Dato de Oliveira ficou conhecido pelos anos pilotando o helicóptero da Globo no Rio, aquela presença constante nas coberturas ao vivo que a maioria das pessoas ouvia sem saber o nome de quem estava por trás. Sabina sabia.
O que chamou atenção no momento não foi só a emoção, foi a revolta. Ela não ficou só triste. Ficou brava, daquele jeito de quem perdeu alguém que não deveria ter partido assim. Ao vivo, sem corte, sem nota de pesar genérica no teleprompter.
Pera, quantas vezes a gente vê apresentador realmente perder o controle no ar por uma perda pessoal? Não é performance de empatia, não é aquela lágrima calculada.

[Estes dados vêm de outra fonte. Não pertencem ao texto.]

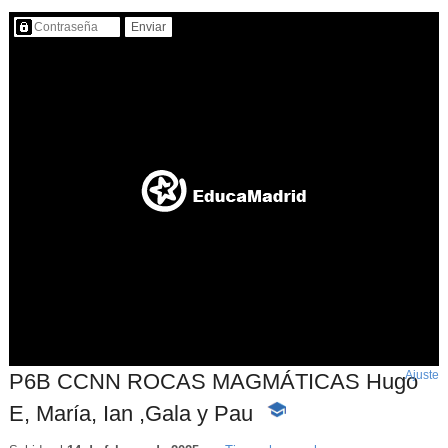
Contenido protegido…
Ajuste
d
P6B CCNN ROCAS MAGMÁTICAS Hugo
p
E, María, Ian ,Gala y Pau
-
Contenido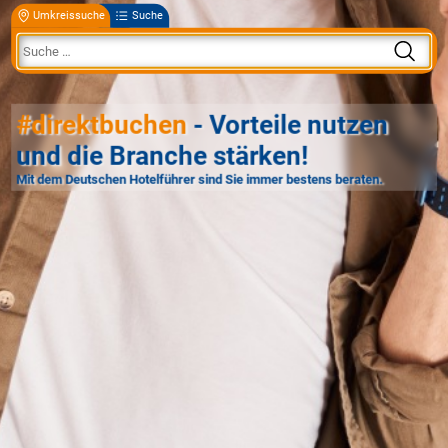
Umkreissuche
Suche
#direktbuchen
- Vorteile nutzen
und die Branche stärken!
Mit dem Deutschen Hotelführer sind Sie immer bestens beraten.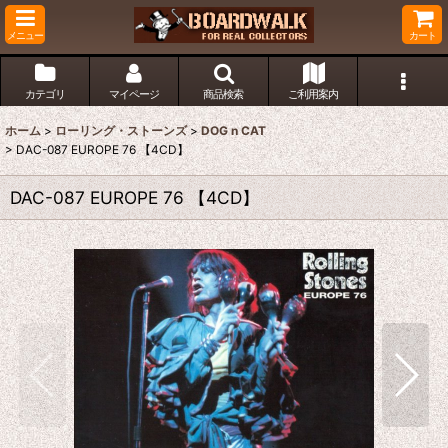
メニュー
カート
カテゴリ
マイページ
商品検索
ご利用案内
ホーム
>
ローリング・ストーンズ
>
DOG n CAT
>
DAC-087 EUROPE 76 【4CD】
DAC-087 EUROPE 76 【4CD】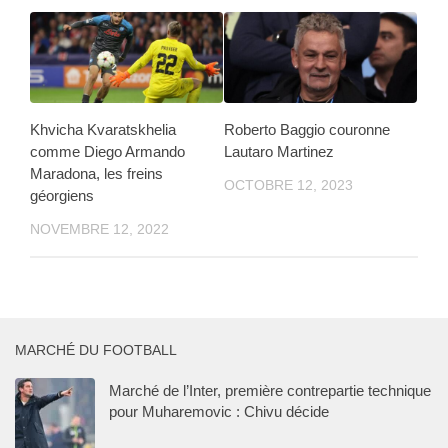
Khvicha Kvaratskhelia
Roberto Baggio couronne
comme Diego Armando
Lautaro Martinez
Maradona, les freins
OCTOBRE 12, 2023
géorgiens
NOVEMBRE 12, 2022
MARCHÉ DU FOOTBALL
Marché de l’Inter, première contrepartie technique
pour Muharemovic : Chivu décide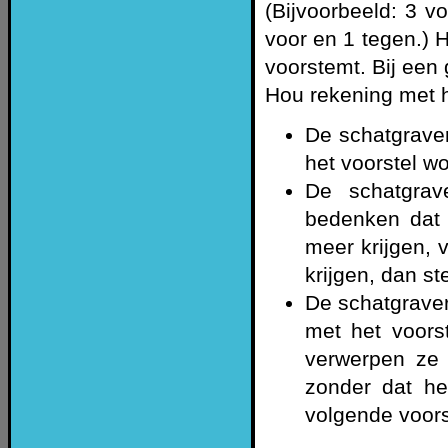
(Bijvoorbeeld: 3 v
voor en 1 tegen.) 
voorstemt. Bij een 
Hou rekening met 
De schatgraver
het voorstel w
De schatgrav
bedenken dat 
meer krijgen, 
krijgen, dan s
De schatgraver
met het voors
verwerpen ze
zonder dat he
volgende voors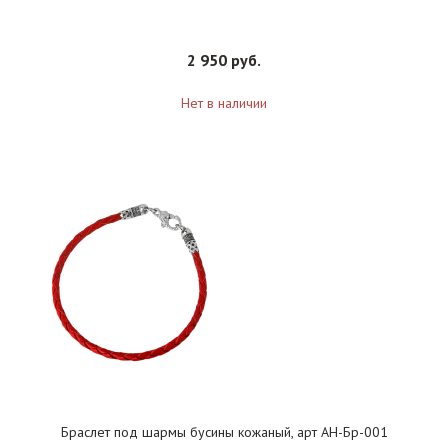
2 950 руб.
Нет в наличии
Браслет под шармы бусины кожаный, арт АН-Бр-001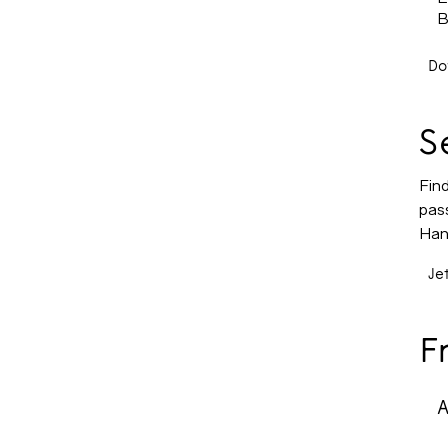
B
Do
S
Fin
pas
Han
Je
F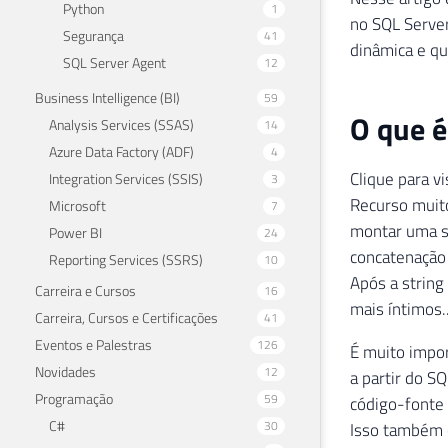
Python
1
no SQL Serve
Segurança
41
dinâmica e qu
SQL Server Agent
12
Business Intelligence (BI)
59
O que é
Analysis Services (SSAS)
14
Azure Data Factory (ADF)
4
Clique para v
Integration Services (SSIS)
3
Recurso muito
Microsoft
7
montar uma s
Power BI
24
concatenação 
Reporting Services (SSRS)
10
Após a string
Carreira e Cursos
16
mais íntimos.
Carreira, Cursos e Certificações
41
Eventos e Palestras
126
É muito impor
Novidades
12
a partir do S
Programação
59
código-fonte 
C#
30
Isso também 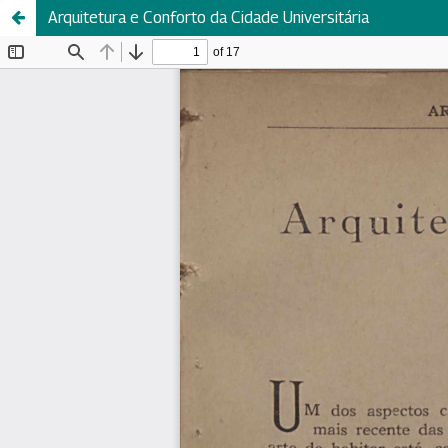
Arquitetura e Conforto da Cidade Universitária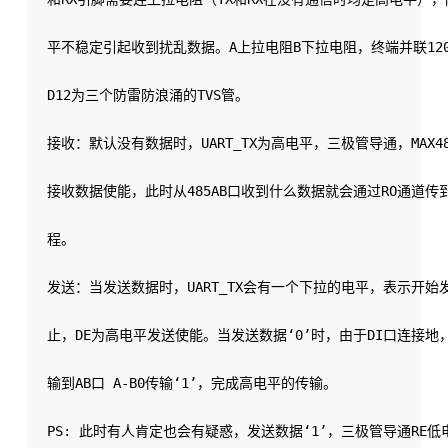
平不稳定引起收到扰乱数据。A上拉电阻B下拉电阻，终端并联120欧
D12为三个防雷防浪涌的TVS管。

接收：默认没有数据时，UART_TX为高电平，三极管导通，MAX48
接收数据使能，此时从485AB口收到什么数据就会通过RO通道传到
程。

发送：当发送数据时，UART_TX会有一个下拉的电平，表示开始
止，DE为高电平发送使能。当发送数据‘0’时，由于DI口连接地，
输到AB口 A-B0传输‘1’，完成高电平的传输。

PS: 此时有人肯定也会有疑惑，发送数据‘1’，三极管导通RE低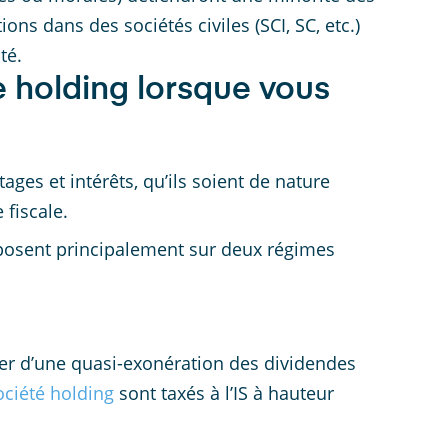
ons dans des sociétés civiles (SCI, SC, etc.)
té.
ne holding lorsque vous
ges et intérêts, qu’ils soient de nature
 fiscale.
eposent principalement sur deux régimes
ier d’une quasi-exonération des dividendes
ociété holding
sont taxés à l’IS à hauteur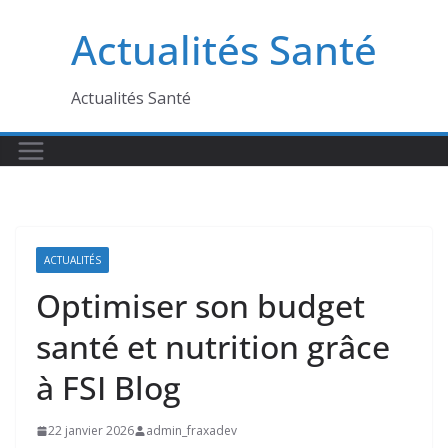
Passer
Actualités Santé
au
contenu
Actualités Santé
ACTUALITÉS
Optimiser son budget
santé et nutrition grâce
à FSI Blog
22 janvier 2026
admin_fraxadev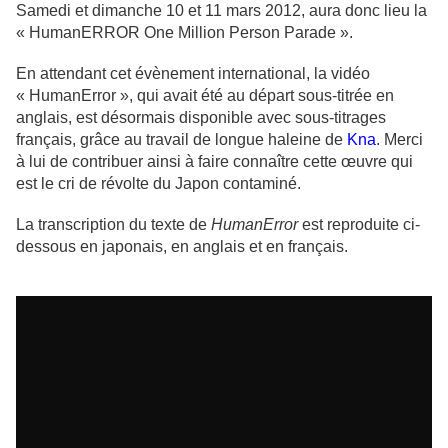
Samedi et dimanche 10 et 11 mars 2012, aura donc lieu la
« HumanERROR One Million Person Parade ».
En attendant cet évènement international, la vidéo
« HumanError », qui avait été au départ sous-titrée en
anglais, est désormais disponible avec sous-titrages
français, grâce au travail de longue haleine de
Kna
. Merci
à lui de contribuer ainsi à faire connaître cette œuvre qui
est le cri de révolte du Japon contaminé.
La transcription du texte de
HumanError
est reproduite ci-
dessous en japonais, en anglais et en français.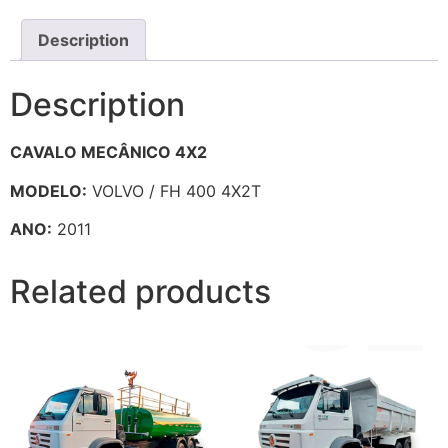
Description
Description
CAVALO MECÂNICO 4X2
MODELO:
VOLVO / FH 400 4X2T
ANO:
2011
Related products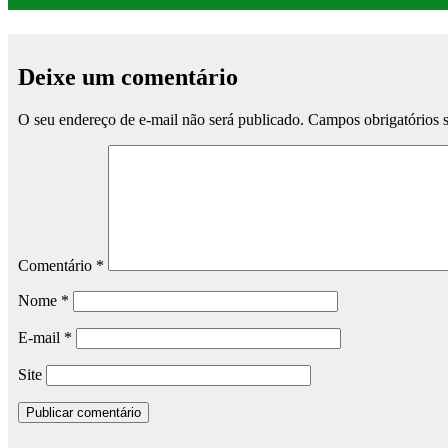
Deixe um comentário
O seu endereço de e-mail não será publicado.
Campos obrigatórios
Comentário
*
Nome
*
E-mail
*
Site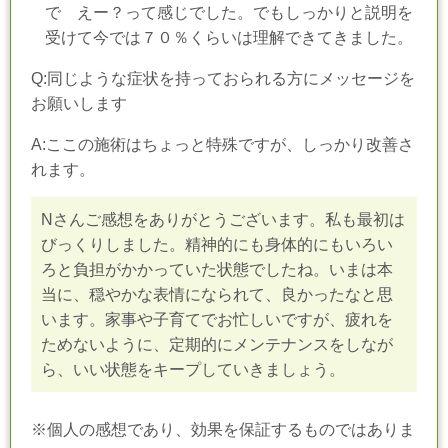
で えー？って感じでした。でもしっかりと説明を
受けて今では７０％くらいは理解できてきました。
Q:同じような症状を持っておられる方にメッセージを
お願いします
A:ここの施術はちょっと特殊ですが、しっかり改善さ
れます。
Nさんご感想をありがとうございます。私も最初は
びっくりしました。精神的にも身体的にもいろい
ろと負担がかかっていた状態でしたね。いまは本
当に、穏やかな表情になられて、良かったなと思
います。家事や子育てでお忙しいですが、疲れを
ためないように、定期的にメンテナンスをしなが
ら、いい状態をキープしていきましょう。
※個人の感想であり、効果を保証するものではありま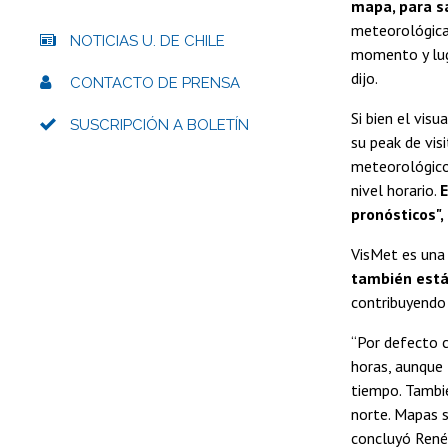
mapa, para s
meteorológica,
NOTICIAS U. DE CHILE
momento y luga
dijo.
CONTACTO DE PRENSA
Si bien el vis
SUSCRIPCIÓN A BOLETÍN
su peak de vis
meteorológicos
nivel horario.
E
pronósticos",
VisMet es una
también está
contribuyendo 
“Por defecto 
horas, aunque 
tiempo. Tamb
norte. Mapas s
concluyó René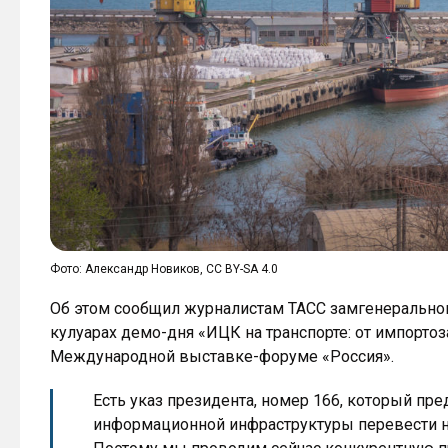
Фото: Александр Новиков, CC BY-SA 4.0
Об этом сообщил журналистам ТАСС замгенерально
кулуарах демо-дня «ИЦК на транспорте: от импорто
Международной выставке-форуме «Россия».
Есть указ президента, номер 166, который пр
информационной инфраструктуры перевести на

Foi um momento de pessoa mesmo, no meio de programa de televisão.
A reação circulou nos comentários com o mesmo tom: gente que nem conhecia o nome de Dato de Oliveira parou pra entender quem ele era por causa daqueles segundos de Sabina no ar. De certa forma, ela fez o trabalho jornalístico mais honesto possível sobre ele.
Alguns anos dentro de um helicóptero cobrindo o Rio, e a despedida que Dato recebeu veio de uma apresentadora que não quis fingir que estava bem. Esse é o tipo de ao vivo que a televisão raramente planeja e nunca esquece.